One high-profile acquisition target profiled by Bloomberg on Tuesdsay is InterDigital, which owns patents related to high-speed mobile phone networks. Last week, the company said it has hired banks to explore a potential sale, and since then it has gained $1.4 billion in value to $3.2 billion.
But an acquisition of the Pennsylvania-based company may cost more than $5 billion, and potential buyers could pay a 50 percent premium to secure the company's portfolio of 8,800 patents.
InterDigital is seen as the next major target after Apple led a consortium of companies, including Microsoft and Research in Motion, to buy Nortel Networks' patent portfolio for $4.5 billion. Apple paid the lion's share of that sum, contributing $2.6 billion in the acquisition.

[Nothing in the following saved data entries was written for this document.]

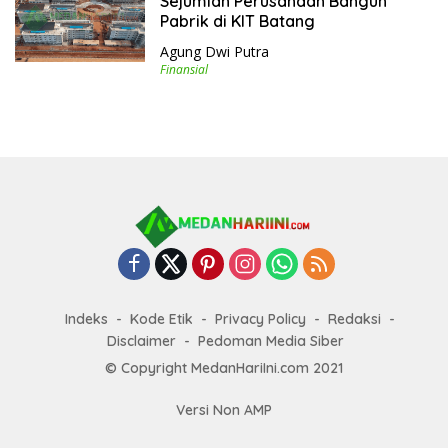
Sejumlah Perusahaan Bangun
Pabrik di KIT Batang
Agung Dwi Putra
Finansial
Indeks
Kode Etik
Privacy Policy
Redaksi
Disclaimer
Pedoman Media Siber
© Copyright MedanHariIni.com 2021
Versi Non AMP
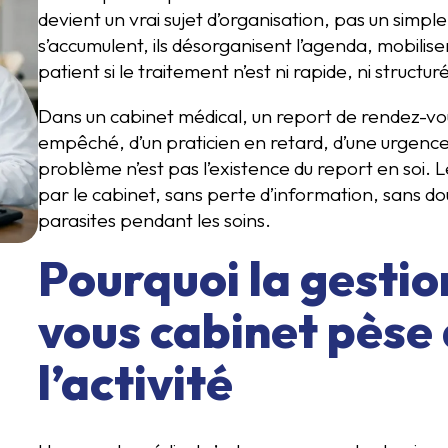
devient un vrai sujet d’organisation, pas un simple
s’accumulent, ils désorganisent l’agenda, mobilis
patient si le traitement n’est ni rapide, ni structur
Dans un cabinet médical, un report de rendez-vous
empêché, d’un praticien en retard, d’une urgence
problème n’est pas l’existence du report en soi. Le
par le cabinet, sans perte d’information, sans do
parasites pendant les soins.
Pourquoi la gestio
vous cabinet pèse 
l’activité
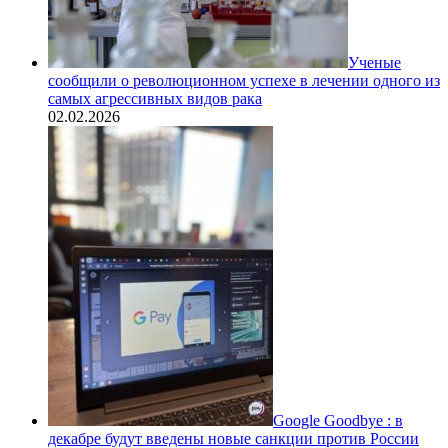
Ученые
сообщили о революционном успехе в лечении одного из
самых агрессивных видов рака
02.02.2026
Google Goodbye : в
декабре будут введены новые санкции против России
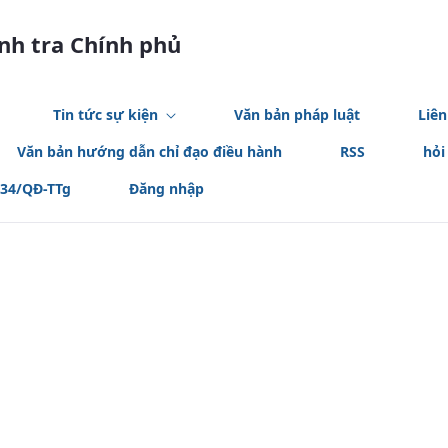
anh tra Chính phủ
Tin tức sự kiện
Văn bản pháp luật
Liên
Văn bản hướng dẫn chỉ đạo điều hành
RSS
hỏi
534/QĐ-TTg
Đăng nhập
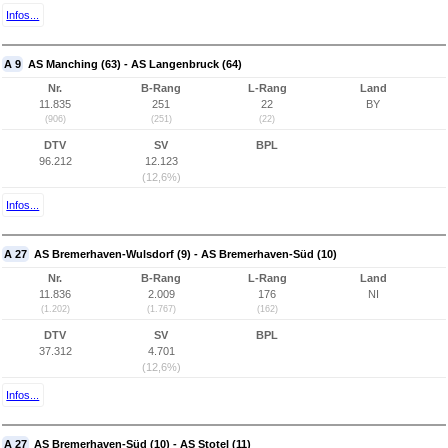
Infos...
A 9
AS Manching (63) - AS Langenbruck (64)
Nr.
B-Rang
L-Rang
Land
11.835
251
22
BY
(906)
(251)
(22)
DTV
SV
BPL
96.212
12.123
(12,6%)
Infos...
A 27
AS Bremerhaven-Wulsdorf (9) - AS Bremerhaven-Süd (10)
Nr.
B-Rang
L-Rang
Land
11.836
2.009
176
NI
(1.202)
(1.767)
(162)
DTV
SV
BPL
37.312
4.701
(12,6%)
Infos...
A 27
AS Bremerhaven-Süd (10) - AS Stotel (11)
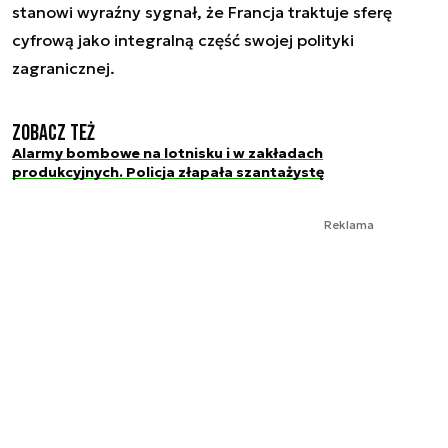
stanowi wyraźny sygnał, że Francja traktuje sferę
cyfrową jako integralną część swojej polityki
zagranicznej.
Zobacz też
Alarmy bombowe na lotnisku i w zakładach
produkcyjnych. Policja złapała szantażystę
Reklama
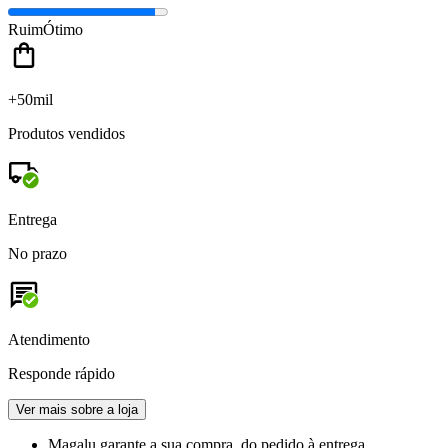
Ruim
Ótimo
+50mil
Produtos vendidos
Entrega
No prazo
Atendimento
Responde rápido
Ver mais sobre a loja
Magalu garante
a sua compra, do pedido à entrega.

The final $4.5 billion selling price was a fivefold increase from the initial bid made by Google. Officials with the search giant have declined to say whether they plan to bid on InterDigital, but the company's general counsel, Kent Walker, said on Monday that he believes patents are "government-granted monopolies" that stifle innovation.
At $4.5 billion, the Nortel patents sale was the biggest in history, Walker said. If InterDigital were to hit its projected, inflated $5 billion selling price, it would be an even larger sale.
Bloomberg said about 15 percent of InterDigital's patents are related to data transfer on mobile phones. Some believe the patents could be more valuable than those auctioned off by Nortel, because InterDigital's portfolio reportedly has more 4G-related wireless patents.
Patent ownership has become a major concern in the wireless industry as lawsuits between competitors have continued to mount. Earlier this month, a judge with the U.S. International Trade Commission made a preliminary ruling in favor of Apple against rival HTC. The presumed violation of two patents has been projected to earn Apple a high royalty rate from the sale of Android-powered devices.
Apple and Finnish handset maker Nokia also had an ongoing legal battle with the ITC, in which the commission's staff sided with Nokia in a preliminary review. Apple and Nokia opted to settle out of court, and Apple is now a licensee of Nokia's patents for an undisclosed ongoing fee.